LOAD CSV clause

The LOAD CSV clause enables you to load and use data from a CSV file of your choosing in a row-based manner within a query. We support the Excel CSV dialect, as it’s the most commonly used one.

The syntax of the clause is:

LOAD CSV FROM <csv-location> ( WITH | NO ) HEADER [IGNORE BAD] [DELIMITER <delimiter-string>] [QUOTE <quote-string>] [NULLIF <nullif-string>] AS <variable-name>
  • <csv-location> is a string of the location to the CSV file. Without a URL protocol it refers to a file path. There are no restrictions on where in your filesystem the file can be located, as long as the path is valid (i.e., the file exists). If using http://, https://, or ftp:// the CSV file will be fetched over the network.

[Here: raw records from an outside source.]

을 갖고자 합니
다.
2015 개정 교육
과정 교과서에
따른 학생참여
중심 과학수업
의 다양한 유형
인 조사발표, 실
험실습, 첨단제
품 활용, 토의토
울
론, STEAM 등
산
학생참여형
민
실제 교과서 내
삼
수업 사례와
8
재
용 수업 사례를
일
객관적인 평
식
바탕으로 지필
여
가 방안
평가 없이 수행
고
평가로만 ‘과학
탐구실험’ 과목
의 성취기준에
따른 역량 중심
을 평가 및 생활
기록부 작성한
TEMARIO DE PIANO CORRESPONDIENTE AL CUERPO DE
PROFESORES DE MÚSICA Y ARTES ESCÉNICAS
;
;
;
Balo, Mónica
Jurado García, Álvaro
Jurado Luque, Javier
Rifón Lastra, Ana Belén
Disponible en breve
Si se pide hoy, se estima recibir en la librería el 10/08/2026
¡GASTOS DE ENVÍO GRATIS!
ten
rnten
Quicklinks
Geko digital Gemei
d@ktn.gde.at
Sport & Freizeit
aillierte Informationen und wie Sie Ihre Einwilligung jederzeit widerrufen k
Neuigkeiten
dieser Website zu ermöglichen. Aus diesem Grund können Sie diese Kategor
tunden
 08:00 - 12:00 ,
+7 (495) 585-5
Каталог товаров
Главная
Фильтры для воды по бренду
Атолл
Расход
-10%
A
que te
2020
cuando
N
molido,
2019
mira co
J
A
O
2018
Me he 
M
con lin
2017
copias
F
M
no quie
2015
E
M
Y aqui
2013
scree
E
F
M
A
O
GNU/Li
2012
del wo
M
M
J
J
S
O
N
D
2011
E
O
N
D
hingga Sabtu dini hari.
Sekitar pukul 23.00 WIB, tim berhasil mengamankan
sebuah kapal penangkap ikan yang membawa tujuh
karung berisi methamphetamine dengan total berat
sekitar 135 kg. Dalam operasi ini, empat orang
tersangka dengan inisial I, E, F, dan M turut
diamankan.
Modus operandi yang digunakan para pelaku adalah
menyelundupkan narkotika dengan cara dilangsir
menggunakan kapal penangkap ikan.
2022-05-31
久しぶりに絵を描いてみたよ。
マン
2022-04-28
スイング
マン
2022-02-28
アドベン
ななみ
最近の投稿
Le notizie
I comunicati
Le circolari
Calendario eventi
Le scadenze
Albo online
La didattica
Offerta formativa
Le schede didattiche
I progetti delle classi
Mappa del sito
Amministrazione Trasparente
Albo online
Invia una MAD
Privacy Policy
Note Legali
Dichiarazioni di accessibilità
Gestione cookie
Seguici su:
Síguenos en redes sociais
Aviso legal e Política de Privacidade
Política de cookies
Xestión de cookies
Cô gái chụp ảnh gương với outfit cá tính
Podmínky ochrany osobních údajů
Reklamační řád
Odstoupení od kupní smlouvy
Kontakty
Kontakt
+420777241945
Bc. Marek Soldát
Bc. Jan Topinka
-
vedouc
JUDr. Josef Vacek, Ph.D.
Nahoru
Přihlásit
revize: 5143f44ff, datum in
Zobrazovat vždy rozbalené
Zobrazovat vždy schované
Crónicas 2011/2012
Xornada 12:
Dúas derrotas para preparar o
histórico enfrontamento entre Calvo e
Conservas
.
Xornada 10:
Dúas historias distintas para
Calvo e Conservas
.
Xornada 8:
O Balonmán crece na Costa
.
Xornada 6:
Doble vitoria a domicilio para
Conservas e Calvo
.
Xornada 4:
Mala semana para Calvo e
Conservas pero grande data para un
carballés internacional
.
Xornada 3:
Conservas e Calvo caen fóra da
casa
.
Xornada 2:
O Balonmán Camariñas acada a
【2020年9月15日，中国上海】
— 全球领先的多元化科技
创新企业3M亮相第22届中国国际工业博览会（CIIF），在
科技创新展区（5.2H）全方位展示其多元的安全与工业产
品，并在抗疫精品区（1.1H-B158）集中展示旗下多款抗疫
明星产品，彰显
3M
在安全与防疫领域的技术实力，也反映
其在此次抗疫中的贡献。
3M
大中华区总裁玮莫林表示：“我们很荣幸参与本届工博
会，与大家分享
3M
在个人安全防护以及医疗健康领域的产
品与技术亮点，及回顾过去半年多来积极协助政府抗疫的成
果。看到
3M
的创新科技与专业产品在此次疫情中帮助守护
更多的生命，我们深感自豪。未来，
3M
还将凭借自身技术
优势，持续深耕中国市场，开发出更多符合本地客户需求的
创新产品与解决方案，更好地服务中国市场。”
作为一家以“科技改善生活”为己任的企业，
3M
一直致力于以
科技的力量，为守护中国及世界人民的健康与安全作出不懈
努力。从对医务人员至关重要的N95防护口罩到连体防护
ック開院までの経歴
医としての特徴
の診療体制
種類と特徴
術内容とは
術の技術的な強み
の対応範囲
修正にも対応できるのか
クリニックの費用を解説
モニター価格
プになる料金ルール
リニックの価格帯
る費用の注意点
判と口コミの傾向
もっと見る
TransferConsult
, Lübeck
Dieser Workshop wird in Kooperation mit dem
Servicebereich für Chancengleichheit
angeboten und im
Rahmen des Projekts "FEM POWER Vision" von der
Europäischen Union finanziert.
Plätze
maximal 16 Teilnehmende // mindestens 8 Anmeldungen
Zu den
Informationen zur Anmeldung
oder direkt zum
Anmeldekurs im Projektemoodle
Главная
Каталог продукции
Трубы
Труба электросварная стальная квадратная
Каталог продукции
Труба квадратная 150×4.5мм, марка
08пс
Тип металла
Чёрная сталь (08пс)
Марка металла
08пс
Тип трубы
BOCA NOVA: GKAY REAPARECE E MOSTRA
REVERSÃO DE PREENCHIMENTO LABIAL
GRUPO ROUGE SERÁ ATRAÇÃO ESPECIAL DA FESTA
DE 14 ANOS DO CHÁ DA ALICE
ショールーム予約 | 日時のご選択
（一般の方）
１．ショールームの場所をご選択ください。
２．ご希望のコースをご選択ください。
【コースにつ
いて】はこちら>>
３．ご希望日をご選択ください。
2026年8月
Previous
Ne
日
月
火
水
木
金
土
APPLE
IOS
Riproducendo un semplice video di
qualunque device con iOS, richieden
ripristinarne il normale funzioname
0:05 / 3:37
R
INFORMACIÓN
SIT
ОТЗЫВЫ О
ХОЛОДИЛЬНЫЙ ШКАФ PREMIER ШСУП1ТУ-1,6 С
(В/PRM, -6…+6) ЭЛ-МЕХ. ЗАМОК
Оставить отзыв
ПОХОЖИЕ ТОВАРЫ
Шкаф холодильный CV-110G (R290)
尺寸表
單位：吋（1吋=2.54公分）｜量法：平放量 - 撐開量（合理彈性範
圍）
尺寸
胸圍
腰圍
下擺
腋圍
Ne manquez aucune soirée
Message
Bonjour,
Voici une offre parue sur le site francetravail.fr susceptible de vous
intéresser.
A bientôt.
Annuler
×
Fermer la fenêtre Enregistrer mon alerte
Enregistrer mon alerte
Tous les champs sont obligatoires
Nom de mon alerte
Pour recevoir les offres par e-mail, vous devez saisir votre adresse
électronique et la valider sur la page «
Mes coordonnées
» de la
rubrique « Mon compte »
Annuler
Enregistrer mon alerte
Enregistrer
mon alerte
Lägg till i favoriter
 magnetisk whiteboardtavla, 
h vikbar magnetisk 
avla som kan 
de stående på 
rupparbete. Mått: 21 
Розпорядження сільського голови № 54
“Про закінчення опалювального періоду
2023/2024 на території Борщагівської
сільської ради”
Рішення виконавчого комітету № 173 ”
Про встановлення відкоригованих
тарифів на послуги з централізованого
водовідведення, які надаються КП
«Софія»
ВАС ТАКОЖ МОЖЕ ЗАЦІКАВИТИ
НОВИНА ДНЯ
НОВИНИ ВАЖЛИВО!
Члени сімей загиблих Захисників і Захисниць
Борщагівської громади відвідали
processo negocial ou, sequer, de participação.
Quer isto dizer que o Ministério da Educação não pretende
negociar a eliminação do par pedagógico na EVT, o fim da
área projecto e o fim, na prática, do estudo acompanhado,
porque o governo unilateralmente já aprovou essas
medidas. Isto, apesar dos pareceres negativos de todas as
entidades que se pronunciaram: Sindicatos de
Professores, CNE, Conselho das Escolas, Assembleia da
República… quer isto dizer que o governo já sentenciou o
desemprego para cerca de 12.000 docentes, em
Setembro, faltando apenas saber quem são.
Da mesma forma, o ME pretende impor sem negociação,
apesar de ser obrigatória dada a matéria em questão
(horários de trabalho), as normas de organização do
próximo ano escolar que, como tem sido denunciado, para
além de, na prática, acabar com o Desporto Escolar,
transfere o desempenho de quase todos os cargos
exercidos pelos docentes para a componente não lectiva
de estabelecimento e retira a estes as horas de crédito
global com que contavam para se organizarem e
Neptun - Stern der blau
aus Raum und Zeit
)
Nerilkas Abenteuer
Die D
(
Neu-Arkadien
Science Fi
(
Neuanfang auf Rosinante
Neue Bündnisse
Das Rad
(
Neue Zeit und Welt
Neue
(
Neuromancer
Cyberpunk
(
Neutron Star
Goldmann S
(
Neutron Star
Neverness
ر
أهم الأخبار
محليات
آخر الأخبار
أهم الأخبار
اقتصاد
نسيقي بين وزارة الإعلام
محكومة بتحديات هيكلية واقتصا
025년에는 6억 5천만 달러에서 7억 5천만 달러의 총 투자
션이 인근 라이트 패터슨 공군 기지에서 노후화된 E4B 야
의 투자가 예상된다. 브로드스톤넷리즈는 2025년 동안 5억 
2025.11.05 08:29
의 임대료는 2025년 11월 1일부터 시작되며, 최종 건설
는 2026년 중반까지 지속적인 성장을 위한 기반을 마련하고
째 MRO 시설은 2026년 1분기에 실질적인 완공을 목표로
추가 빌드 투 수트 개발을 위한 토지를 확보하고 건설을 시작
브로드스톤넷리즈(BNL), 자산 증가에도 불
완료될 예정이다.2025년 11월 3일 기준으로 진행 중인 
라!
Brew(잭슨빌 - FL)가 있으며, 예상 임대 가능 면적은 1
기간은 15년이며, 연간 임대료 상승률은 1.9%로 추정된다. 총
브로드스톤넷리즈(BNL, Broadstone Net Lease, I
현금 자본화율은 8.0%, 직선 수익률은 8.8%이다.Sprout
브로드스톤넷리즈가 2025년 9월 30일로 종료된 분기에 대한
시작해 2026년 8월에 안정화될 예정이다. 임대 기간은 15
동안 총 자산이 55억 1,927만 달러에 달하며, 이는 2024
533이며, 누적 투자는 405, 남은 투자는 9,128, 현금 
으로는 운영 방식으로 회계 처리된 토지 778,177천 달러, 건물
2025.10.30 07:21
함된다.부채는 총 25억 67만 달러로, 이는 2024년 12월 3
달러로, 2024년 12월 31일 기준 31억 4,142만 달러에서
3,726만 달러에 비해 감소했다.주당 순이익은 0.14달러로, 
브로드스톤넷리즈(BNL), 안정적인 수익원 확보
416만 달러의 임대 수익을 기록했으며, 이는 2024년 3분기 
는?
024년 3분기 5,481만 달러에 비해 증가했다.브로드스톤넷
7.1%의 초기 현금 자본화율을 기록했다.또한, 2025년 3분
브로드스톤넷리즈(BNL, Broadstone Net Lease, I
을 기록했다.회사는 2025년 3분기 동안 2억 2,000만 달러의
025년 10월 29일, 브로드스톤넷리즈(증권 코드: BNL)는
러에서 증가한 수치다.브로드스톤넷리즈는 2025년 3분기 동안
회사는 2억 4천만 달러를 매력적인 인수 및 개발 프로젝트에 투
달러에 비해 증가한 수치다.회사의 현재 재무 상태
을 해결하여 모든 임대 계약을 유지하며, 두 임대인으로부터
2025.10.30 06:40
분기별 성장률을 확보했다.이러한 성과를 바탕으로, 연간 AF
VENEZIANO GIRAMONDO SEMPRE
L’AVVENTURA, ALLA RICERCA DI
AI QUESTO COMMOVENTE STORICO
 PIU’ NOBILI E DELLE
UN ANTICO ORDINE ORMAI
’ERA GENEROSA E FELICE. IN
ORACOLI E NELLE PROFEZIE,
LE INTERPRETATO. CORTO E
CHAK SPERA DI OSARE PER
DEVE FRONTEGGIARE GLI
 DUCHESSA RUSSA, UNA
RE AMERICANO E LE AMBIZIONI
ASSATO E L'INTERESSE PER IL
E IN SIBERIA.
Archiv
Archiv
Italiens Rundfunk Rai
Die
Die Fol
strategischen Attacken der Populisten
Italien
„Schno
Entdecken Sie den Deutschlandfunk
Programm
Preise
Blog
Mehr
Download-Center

  • ( WITH | NO ) HEADER flag specifies whether the CSV file is to be parsed as though it has or hasn’t got a header.

  • IGNORE BAD flag specifies whether rows containing errors should be ignored or not. If it’s set, the parser attempts to return the first valid row from the CSV file. If it isn’t set, an exception will be thrown on the first invalid row encountered.

  • DELIMITER <delimiter-string> option enables you to specify the CSV delimiter character. If it isn’t set, the default delimiter character , is assumed.

  • QUOTE <quote-string> option enables you to specify the CSV quote character. If it isn’t set, the default quote character " is assumed.

  • NULLIF <nullif-string> option enables you to specify a sequence of characters that will be parsed as null. By default, all empty columns in Memgraph are treated as empty strings, so if this option is not used, no values will be treated as null.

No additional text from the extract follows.